General information
- Type: Two seat sailplane
- National origin: United Kingdom
- Designer: Peter Davis and Frank Costin
- Number built: 1

History
- First flight: 1953
- Retired: 1961

= Davis-Costin Condor =

British two-seat glider, 1953

The Davis-Costin Condor was a conventional all-wood, tandem-seat sailplane built in the United Kingdom in the 1950s. Only one was constructed; it was later rebuilt with a longer fuselage and other detailed alterations as the Condor 2.

==Design and development==

The Condor was an all-wood glider, seating two in tandem. The wing was built around two spars and the planform was unusual in that the chord of the straight tapered inboard section increased outwards. The outer wing sections, where the ailerons were mounted, were conventionally tapered. No flaps or airbrakes were fitted. The wings joined a raised fuselage centre section and were braced by pairs of parallel lift struts from about one third span to the bottom of the fuselage.

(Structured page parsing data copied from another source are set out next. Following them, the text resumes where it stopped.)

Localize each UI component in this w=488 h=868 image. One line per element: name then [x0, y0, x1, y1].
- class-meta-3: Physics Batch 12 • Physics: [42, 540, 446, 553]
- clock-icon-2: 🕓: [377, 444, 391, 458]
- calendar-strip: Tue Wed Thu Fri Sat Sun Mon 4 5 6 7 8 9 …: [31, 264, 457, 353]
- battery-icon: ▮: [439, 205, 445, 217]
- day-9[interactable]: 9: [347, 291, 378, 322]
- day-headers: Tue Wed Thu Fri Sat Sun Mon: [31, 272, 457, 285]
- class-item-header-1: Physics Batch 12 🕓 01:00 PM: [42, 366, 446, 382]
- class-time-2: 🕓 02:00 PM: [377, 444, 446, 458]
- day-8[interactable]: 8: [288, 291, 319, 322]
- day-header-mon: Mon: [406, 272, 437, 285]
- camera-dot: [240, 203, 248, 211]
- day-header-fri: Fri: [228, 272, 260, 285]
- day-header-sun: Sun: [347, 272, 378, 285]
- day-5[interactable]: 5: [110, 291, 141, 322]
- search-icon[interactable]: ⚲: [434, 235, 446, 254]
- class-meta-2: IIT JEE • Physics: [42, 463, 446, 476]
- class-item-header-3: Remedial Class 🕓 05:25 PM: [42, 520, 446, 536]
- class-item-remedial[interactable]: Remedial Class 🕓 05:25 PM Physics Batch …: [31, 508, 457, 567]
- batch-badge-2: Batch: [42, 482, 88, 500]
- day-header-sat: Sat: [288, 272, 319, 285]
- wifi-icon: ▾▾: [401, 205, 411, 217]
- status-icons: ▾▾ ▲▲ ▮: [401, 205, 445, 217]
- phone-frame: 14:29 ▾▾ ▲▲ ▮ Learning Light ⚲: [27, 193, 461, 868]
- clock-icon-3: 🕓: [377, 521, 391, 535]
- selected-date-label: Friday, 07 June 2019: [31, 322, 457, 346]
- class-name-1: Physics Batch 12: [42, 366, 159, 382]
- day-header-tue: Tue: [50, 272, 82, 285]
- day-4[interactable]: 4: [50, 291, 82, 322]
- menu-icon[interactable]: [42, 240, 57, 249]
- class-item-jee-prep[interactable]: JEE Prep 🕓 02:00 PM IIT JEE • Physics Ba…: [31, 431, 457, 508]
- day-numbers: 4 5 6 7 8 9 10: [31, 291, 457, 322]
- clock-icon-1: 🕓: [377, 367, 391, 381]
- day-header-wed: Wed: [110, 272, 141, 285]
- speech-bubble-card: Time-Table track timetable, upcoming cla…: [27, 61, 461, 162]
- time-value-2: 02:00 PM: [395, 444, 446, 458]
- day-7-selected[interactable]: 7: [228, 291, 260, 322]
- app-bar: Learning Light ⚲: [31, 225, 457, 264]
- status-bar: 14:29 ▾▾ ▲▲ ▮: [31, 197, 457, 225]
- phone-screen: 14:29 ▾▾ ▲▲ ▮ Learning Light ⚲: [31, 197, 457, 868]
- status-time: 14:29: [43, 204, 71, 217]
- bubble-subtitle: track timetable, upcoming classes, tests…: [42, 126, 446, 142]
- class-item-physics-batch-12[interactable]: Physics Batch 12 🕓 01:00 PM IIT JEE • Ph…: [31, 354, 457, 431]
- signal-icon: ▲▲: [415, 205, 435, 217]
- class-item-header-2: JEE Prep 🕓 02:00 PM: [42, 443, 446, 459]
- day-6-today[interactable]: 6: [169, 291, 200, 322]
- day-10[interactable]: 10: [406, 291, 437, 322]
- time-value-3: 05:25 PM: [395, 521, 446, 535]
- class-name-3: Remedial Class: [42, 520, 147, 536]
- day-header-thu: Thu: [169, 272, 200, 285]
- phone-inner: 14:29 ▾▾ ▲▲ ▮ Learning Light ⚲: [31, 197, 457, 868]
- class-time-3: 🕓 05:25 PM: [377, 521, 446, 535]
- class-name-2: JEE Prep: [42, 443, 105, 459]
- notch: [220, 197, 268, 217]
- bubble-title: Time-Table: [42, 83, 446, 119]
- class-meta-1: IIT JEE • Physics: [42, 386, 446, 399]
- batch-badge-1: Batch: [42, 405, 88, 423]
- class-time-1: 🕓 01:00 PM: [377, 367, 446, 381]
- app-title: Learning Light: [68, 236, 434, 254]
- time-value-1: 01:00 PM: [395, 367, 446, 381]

Its fuselage was flat sided with angled panels above and below. The straight edged tailplane and elevators were set well forward on top of the fuselage. There was no fixed fin, just a generous and slightly angular rudder. The front seat was just ahead of the wing leading edge and the rear one near mid-chord. A skid from the nose ended under the wing with a small monowheel; a little tailwheel was fixed below the rudder hinge.

The first flight was made in 1953. No Certificate of Airworthiness was issued. Later, P. Davis rebuilt the aircraft with several alterations. The fuselage was lengthened by 8 in (203 mm), chiefly by moving the cockpit further forward, at the cost of a 7 lb (3.2 kg) increase in weight. The trailing edge of the rudder was curved outwards and a very small dorsal fillet added. Minor undercarriage changes were also made. Named Condor 2, the rebuilt aircraft first flew on 13 August 1960. It was written off less than a year later on 25 June 1961 when it crashed at Chesford Head, near Winchester in Hampshire.